Robert Earl “Toby” Rutherford was an experimental electronics engineer and a pioneer of television, being instrumental in its invention. He was also a highly proficient scientific glass blower, metallurgist and master machinist, as well as an electronic genius. His shop included a blast furnace, metal lathe, milling machine, and just about every other power and hand tool imaginable—but model making was his hobby, solace, and relaxation.
Toby built this coal burning steam engine from scratch using plans by Martin S. Lewis of “Little Engines” in Lomita, CA. He built the project between 1934 and 1973, hence the engine number 3473. He operated the 4-6-4 locomotive on the high track of the Long Island Live Steamers Club in South Haven Park, New York for years. It included a non-scale tender on which the engineer rode, pulling a string of cars with other riders; however, Toby never got around to making a scale tender. He built the live steam locomotive at a scale of 3/4″:1′.
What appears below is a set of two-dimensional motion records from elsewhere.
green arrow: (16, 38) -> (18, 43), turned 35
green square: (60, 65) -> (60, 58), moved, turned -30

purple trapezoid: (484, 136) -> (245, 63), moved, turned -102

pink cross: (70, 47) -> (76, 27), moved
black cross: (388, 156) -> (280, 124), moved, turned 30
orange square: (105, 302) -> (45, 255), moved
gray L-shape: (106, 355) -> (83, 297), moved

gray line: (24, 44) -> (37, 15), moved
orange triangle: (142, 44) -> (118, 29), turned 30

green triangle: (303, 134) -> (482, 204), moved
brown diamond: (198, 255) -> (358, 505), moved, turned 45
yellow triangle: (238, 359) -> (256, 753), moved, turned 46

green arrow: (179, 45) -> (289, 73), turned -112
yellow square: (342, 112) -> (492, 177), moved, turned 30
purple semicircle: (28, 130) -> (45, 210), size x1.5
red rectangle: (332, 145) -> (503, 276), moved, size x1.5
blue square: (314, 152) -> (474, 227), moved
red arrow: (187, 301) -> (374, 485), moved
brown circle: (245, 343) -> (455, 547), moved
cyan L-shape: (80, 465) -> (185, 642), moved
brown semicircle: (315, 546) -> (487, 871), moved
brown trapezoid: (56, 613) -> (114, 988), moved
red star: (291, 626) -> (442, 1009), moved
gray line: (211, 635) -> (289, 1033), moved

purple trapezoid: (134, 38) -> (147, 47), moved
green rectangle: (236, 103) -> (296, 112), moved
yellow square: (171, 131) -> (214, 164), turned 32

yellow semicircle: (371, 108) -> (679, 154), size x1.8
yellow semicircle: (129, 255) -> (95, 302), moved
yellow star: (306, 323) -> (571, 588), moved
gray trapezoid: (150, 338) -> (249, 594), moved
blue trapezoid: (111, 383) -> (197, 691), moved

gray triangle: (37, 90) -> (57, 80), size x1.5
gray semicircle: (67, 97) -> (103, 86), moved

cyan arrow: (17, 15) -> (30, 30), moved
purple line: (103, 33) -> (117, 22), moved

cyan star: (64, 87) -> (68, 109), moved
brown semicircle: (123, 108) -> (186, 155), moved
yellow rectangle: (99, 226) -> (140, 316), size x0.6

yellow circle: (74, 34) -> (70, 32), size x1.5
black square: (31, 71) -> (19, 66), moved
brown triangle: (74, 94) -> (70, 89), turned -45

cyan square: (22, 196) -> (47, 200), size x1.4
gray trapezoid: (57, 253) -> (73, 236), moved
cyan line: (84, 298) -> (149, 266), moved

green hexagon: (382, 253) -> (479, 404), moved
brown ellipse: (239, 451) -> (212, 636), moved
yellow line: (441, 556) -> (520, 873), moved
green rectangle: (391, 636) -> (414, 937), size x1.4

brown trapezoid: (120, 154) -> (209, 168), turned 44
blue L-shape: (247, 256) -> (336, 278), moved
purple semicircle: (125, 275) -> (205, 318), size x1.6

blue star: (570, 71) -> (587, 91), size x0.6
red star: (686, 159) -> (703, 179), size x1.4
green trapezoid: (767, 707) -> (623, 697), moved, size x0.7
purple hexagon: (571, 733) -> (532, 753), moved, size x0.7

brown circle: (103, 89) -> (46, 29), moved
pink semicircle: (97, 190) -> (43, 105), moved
The engine measures about 45-1/2″-long and stands 12″ above the rails, which are 3-5/8″ apart. The drivers measure 5″ in diameter, so they would have stood about 6′-8″-tall on the real engine. The scale model locomotive weighs at least 100 lbs. Unlike other steam engines of the time, Mr. Rutherford built his locomotive with a stainless steel boiler, allowing it to get very hot quickly.